→ **TASK OBJECTIVE**
In the entries that follow, how many lines hold "Franzjörg"? Nothing but the number is expected.

→ **RECORDS FOR THE TASK**
----
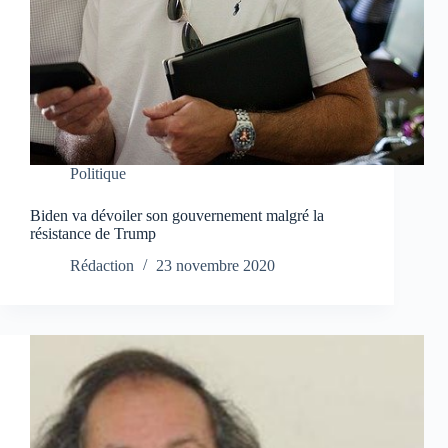
Politique
Biden va dévoiler son gouvernement malgré la
résistance de Trump
Rédaction
23 novembre 2020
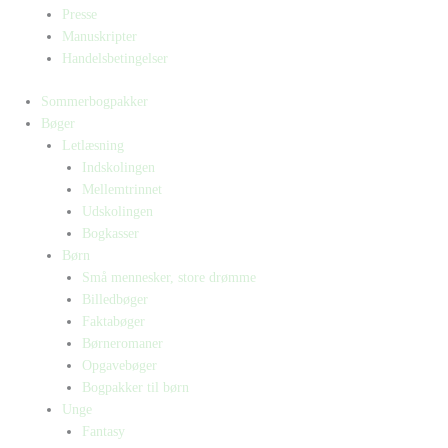
Presse
Manuskripter
Handelsbetingelser
Sommerbogpakker
Bøger
Letlæsning
Indskolingen
Mellemtrinnet
Udskolingen
Bogkasser
Børn
Små mennesker, store drømme
Billedbøger
Faktabøger
Børneromaner
Opgavebøger
Bogpakker til børn
Unge
Fantasy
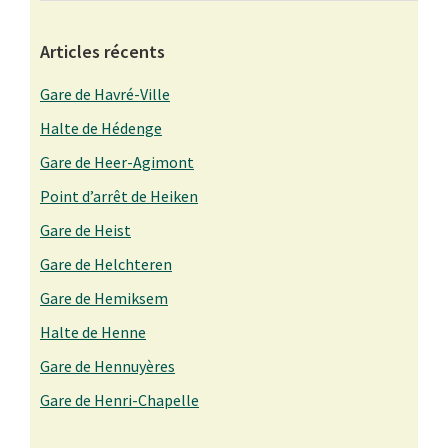
Articles récents
Gare de Havré-Ville
Halte de Hédenge
Gare de Heer-Agimont
Point d’arrêt de Heiken
Gare de Heist
Gare de Helchteren
Gare de Hemiksem
Halte de Henne
Gare de Hennuyères
Gare de Henri-Chapelle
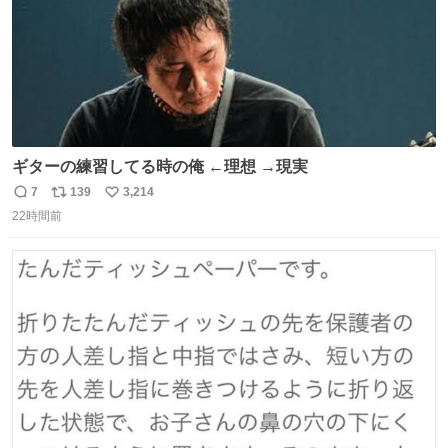
ギターの練習してる時の俺 ←理想 →現実
7
139
3,214
返
リ
い
22時間前
信
ポ
い
数
ス
ね
ト
数
数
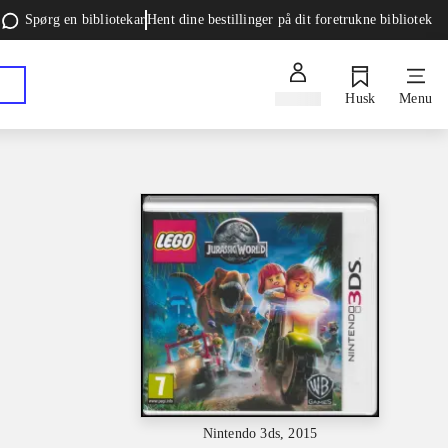
Spørg en bibliotekar
Hent dine bestillinger på dit foretrukne bibliotek
Log ind
Husk
Menu
Nintendo 3ds, 2015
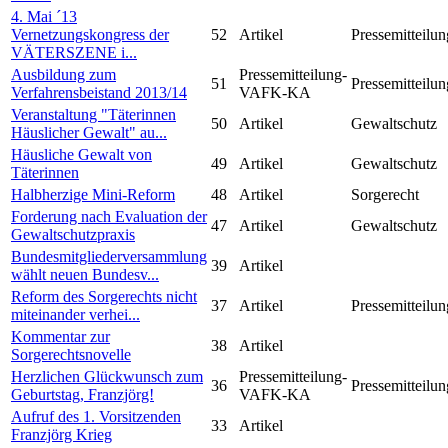
4. Mai ´13
Vernetzungskongress der
52
Artikel
Pressemitteilun
VÄTERSZENE i...
Ausbildung zum
Pressemitteilung-
51
Pressemitteilun
Verfahrensbeistand 2013/14
VAFK-KA
Veranstaltung "Täterinnen
50
Artikel
Gewaltschutz
Häuslicher Gewalt" au...
Häusliche Gewalt von
49
Artikel
Gewaltschutz
Täterinnen
Halbherzige Mini-Reform
48
Artikel
Sorgerecht
Forderung nach Evaluation der
47
Artikel
Gewaltschutz
Gewaltschutzpraxis
Bundesmitgliederversammlung
39
Artikel
wählt neuen Bundesv...
Reform des Sorgerechts nicht
37
Artikel
Pressemitteilun
miteinander verhei...
Kommentar zur
38
Artikel
Sorgerechtsnovelle
Herzlichen Glückwunsch zum
Pressemitteilung-
36
Pressemitteilun
Geburtstag, Franzjörg!
VAFK-KA
Aufruf des 1. Vorsitzenden
33
Artikel
Franzjörg Krieg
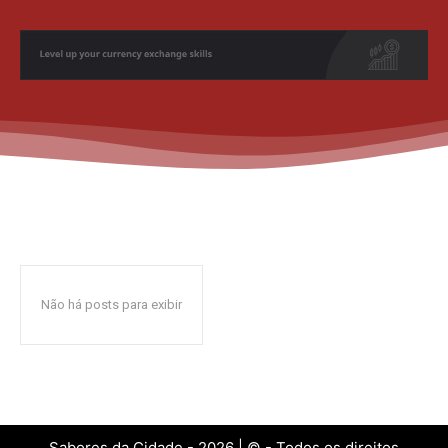
Não há posts para exibir
Sabores da Cidade - 2026 | © - Todos os direitos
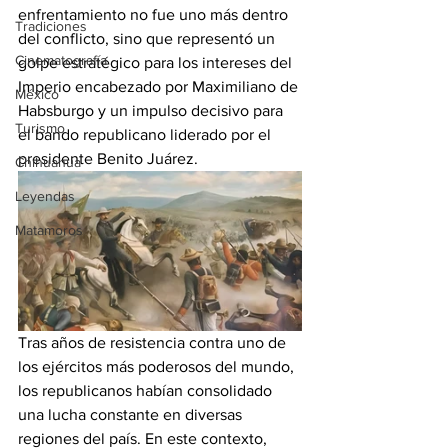
enfrentamiento no fue uno más dentro 
Tradiciones
del conflicto, sino que representó un 
Cinematografía
golpe estratégico para los intereses del 
Imperio encabezado por Maximiliano de 
México
Habsburgo y un impulso decisivo para 
Turismo
el bando republicano liderado por el 
presidente Benito Juárez.
Chihuahua
Leyendas
Matamoros
Tras años de resistencia contra uno de 
los ejércitos más poderosos del mundo, 
los republicanos habían consolidado 
una lucha constante en diversas 
regiones del país. En este contexto,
----
→ **SOLUTION TO THIS EXERCISE**
2